──────── Input for this task
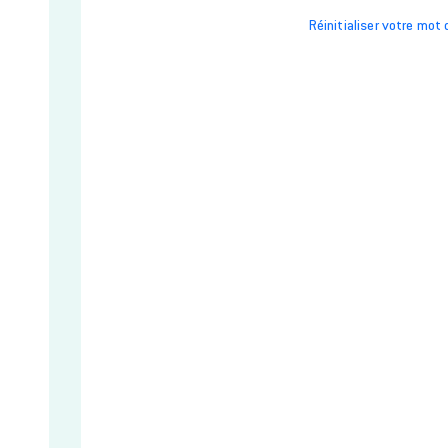
Réinitialiser votre mot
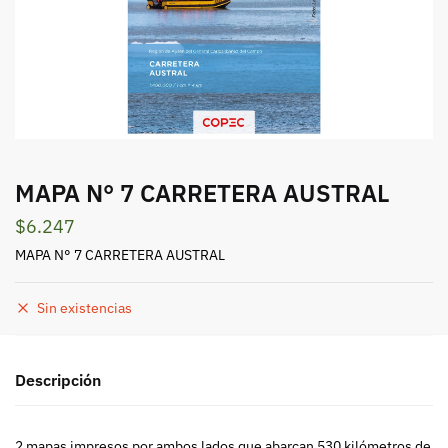
MAPA N° 7 CARRETERA AUSTRAL
$
6.247
MAPA N° 7 CARRETERA AUSTRAL
Sin existencias
Descripción
2 mapas impresos por ambos lados que abarcan 530 kilómetros de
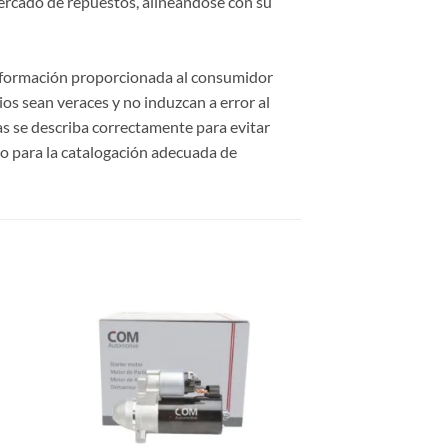
ercado de repuestos, alineándose con su
información proporcionada al consumidor
cios sean veraces y no induzcan a error al
cas se describa correctamente para evitar
o para la catalogación adecuada de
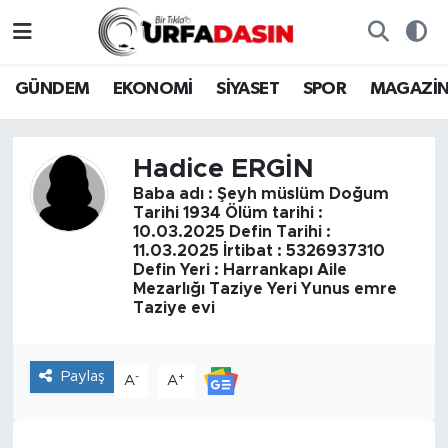
GÜNDEM
Künye
Nöbetçi Eczaneler
GÜNDEM
EKONOMİ
SİYASET
SPOR
MAGAZİ
EKONOMİ
Gizlilik ve Güvenlik Politikası
Hava Durumu
Hadice ERGİN
SİYASET
İletişim
Namaz Vakitleri
Baba adı : Şeyh müslüm Doğum
Tarihi 1934 Ölüm tarihi :
SPOR
Trafik Durumu
10.03.2025 Defin Tarihi :
11.03.2025 İrtibat : 5326937310
Defin Yeri : Harrankapı Aile
MAGAZİN
Süper Lig Puan Durumu ve Fikstür
Mezarlığı Taziye Yeri Yunus emre
Taziye evi
SAĞLIK
Tüm Manşetler
Paylaş
-
+
TEKNOLOJİ
Son Dakika Haberleri
A
A
OTOMOBİL
Haber Arşivi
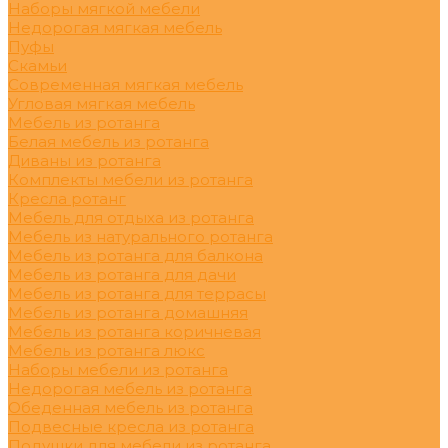
Наборы мягкой мебели
Недорогая мягкая мебель
Пуфы
Скамьи
Современная мягкая мебель
Угловая мягкая мебель
Мебель из ротанга
Белая мебель из ротанга
Диваны из ротанга
Комплекты мебели из ротанга
Кресла ротанг
Мебель для отдыха из ротанга
Мебель из натурального ротанга
Мебель из ротанга для балкона
Мебель из ротанга для дачи
Мебель из ротанга для террасы
Мебель из ротанга домашняя
Мебель из ротанга коричневая
Мебель из ротанга люкс
Наборы мебели из ротанга
Недорогая мебель из ротанга
Обеденная мебель из ротанга
Подвесные кресла из ротанга
Подушки для мебели из ротанга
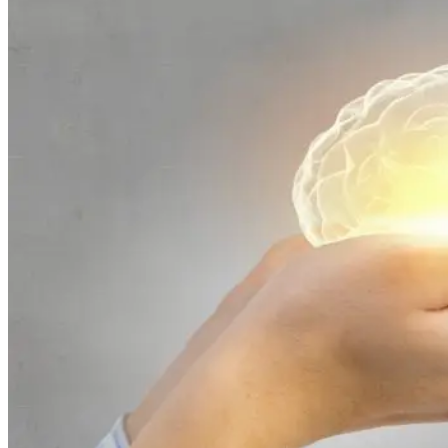
Videoaulas
Artigos
Trabalhe conosco
Contato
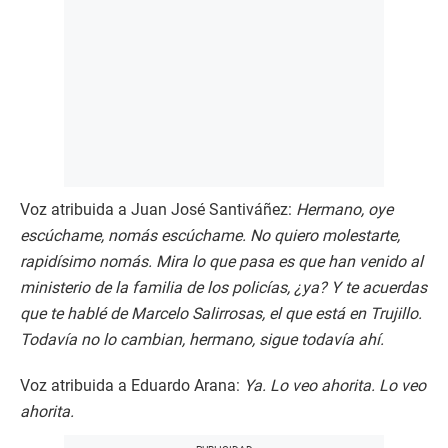
Voz atribuida a Juan José Santiváñez:
Hermano, oye
escúchame, nomás escúchame. No quiero molestarte,
rapidísimo nomás. Mira lo que pasa es que han venido al
ministerio de la familia de los policías, ¿ya? Y te acuerdas
que te hablé de Marcelo Salirrosas, el que está en Trujillo.
Todavía no lo cambian, hermano, sigue todavía ahí.
Voz atribuida a Eduardo Arana:
Ya. Lo veo ahorita. Lo veo
ahorita.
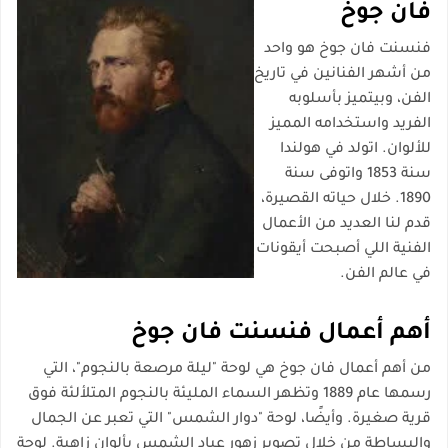
فان جوخ
فنسنت فان جوخ هو واحد
من أشهر الفنانين في تاريخ
الفن، وبيتميز بأسلوبه
الفريد واستخدامه المميز
للألوان. اتولد في هولندا
سنة 1853 واتوفى سنة
1890. خلال حياته القصيرة،
قدم لنا العديد من الأعمال
الفنية اللي أصبحت أيقونات
في عالم الفن.
أهم أعمال فنسنت فان جوخ
من أهم أعمال فان جوخ هي لوحة
"ليلة مرصعة بالنجوم"
، التي
رسمها عام 1889 وتظهر السماء المليئة بالنجوم المتلألئة فوق
قرية صغيرة. وأيضًا، لوحة
"دوار الشمس"
التي تعبر عن الجمال
والبساطة من خلال تصوير زهور عباد الشمس بألوان زاهية. لوحة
────────────────
[Exercise prompt] From the line containing "الفنية اللي أصبحت أيقونات" through the last line of the records, output each line exactly and nothing more.

[Solution to the exercise]
الفنية اللي أصبحت أيقونات
في عالم الفن.
أهم أعمال فنسنت فان جوخ
من أهم أعمال فان جوخ هي لوحة
"ليلة مرصعة بالنجوم"
، التي
رسمها عام 1889 وتظهر السماء المليئة بالنجوم المتلألئة فوق
قرية صغيرة. وأيضًا، لوحة
"دوار الشمس"
التي تعبر عن الجمال
والبساطة من خلال تصوير زهور عباد الشمس بألوان زاهية. لوحة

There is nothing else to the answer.